_ASSIGNMENT_
Tally how many lines in the data below include "много", then please reply with only that figure.

_ENTRIES SHOWN_
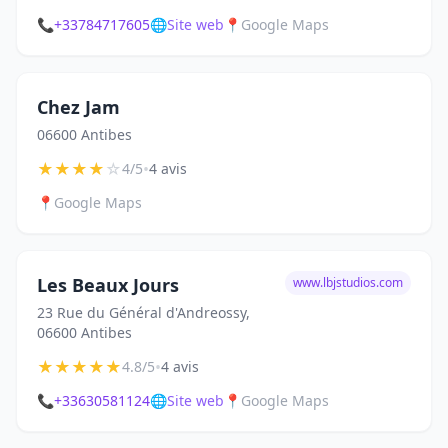
📞
+33784717605
🌐
Site web
📍
Google Maps
Chez Jam
06600 Antibes
★
★
★
★
☆
•
4/5
4 avis
📍
Google Maps
Les Beaux Jours
www.lbjstudios.com
23 Rue du Général d'Andreossy,
06600 Antibes
★
★
★
★
★
•
4.8/5
4 avis
📞
+33630581124
🌐
Site web
📍
Google Maps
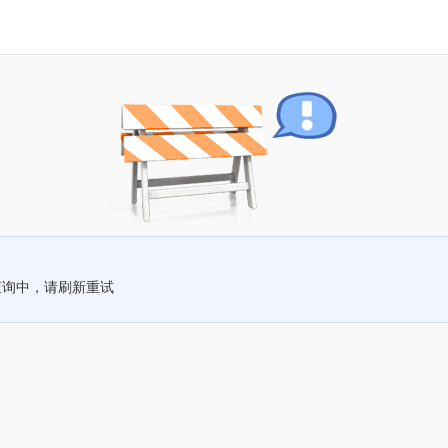
查询中，请刷新重试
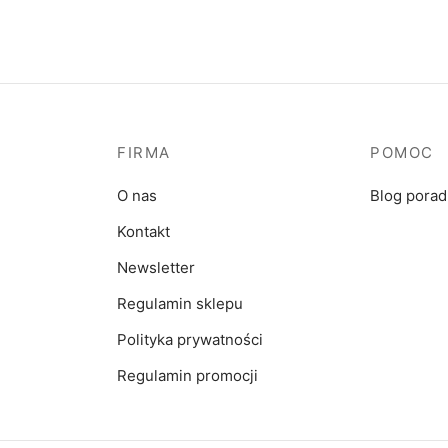
FIRMA
POMOC
O nas
Blog pora
Kontakt
Newsletter
Regulamin sklepu
Polityka prywatności
Regulamin promocji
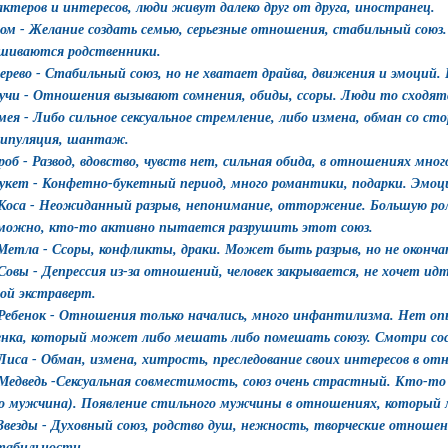
актеров и интересов, люди живут далеко друг от друга, иностранец.
Дом - Желание создать семью, серьезные отношения, стабильный союз
шиваются родственники.
Дерево - Стабильный союз, но не хватает драйва, движения и эмоций.
Тучи - Отношения вызывают сомнения, обиды, ссоры. Люди то сходят
Змея - Либо сильное сексуальное стремление, либо измена, обман со ст
ипуляция, шантаж.
Гроб - Развод, вдовство, чувств нет, сильная обида, в отношениях мног
Букет - Конфетно-букетный период, много романтики, подарки. Эмоц
 Коса - Неожиданный разрыв, непонимание, отторжение. Большую ро
можно, кто-то активно пытается разрушить этот союз.
 Метла - Ссоры, конфликты, драки. Может быть разрыв, но не оконч
 Совы - Депрессия из-за отношений, человек закрывается, не хочет и
гой экстраверт.
 Ребенок - Отношения только начались, много инфантилизма. Нет о
енка, который может либо мешать либо помешать союзу. Смотри со
 Лиса - Обман, измена, хитрость, преследование своих интересов в от
 Медведь -Сексуальная совместимость, союз очень страстный. Кто-т
го мужчина). Появление стильного мужчины в отношениях, который
 Звезды - Духовный союз, родство душ, нежность, творческие отноше
табильности.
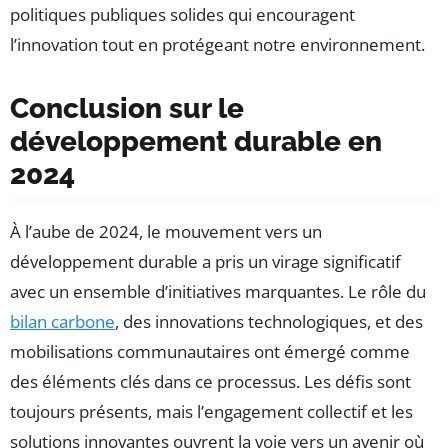
politiques publiques solides qui encouragent
l’innovation tout en protégeant notre environnement.
Conclusion sur le
développement durable en
2024
À l’aube de 2024, le mouvement vers un
développement durable a pris un virage significatif
avec un ensemble d’initiatives marquantes. Le rôle du
bilan carbone
, des innovations technologiques, et des
mobilisations communautaires ont émergé comme
des éléments clés dans ce processus. Les défis sont
toujours présents, mais l’engagement collectif et les
solutions innovantes ouvrent la voie vers un avenir où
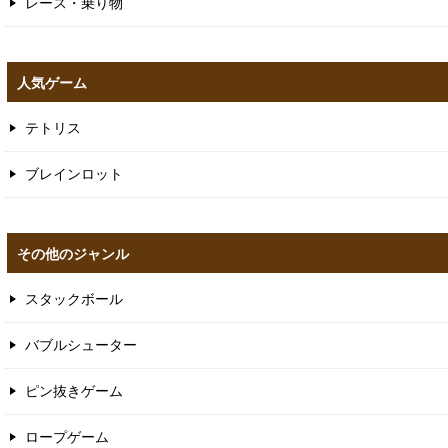
レース・乗り物
人気ゲーム
テトリス
ブレインロット
その他のジャンル
スタックボール
バブルシューター
ピン抜きゲーム
ロープゲーム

_WRITTEN REPLY_
2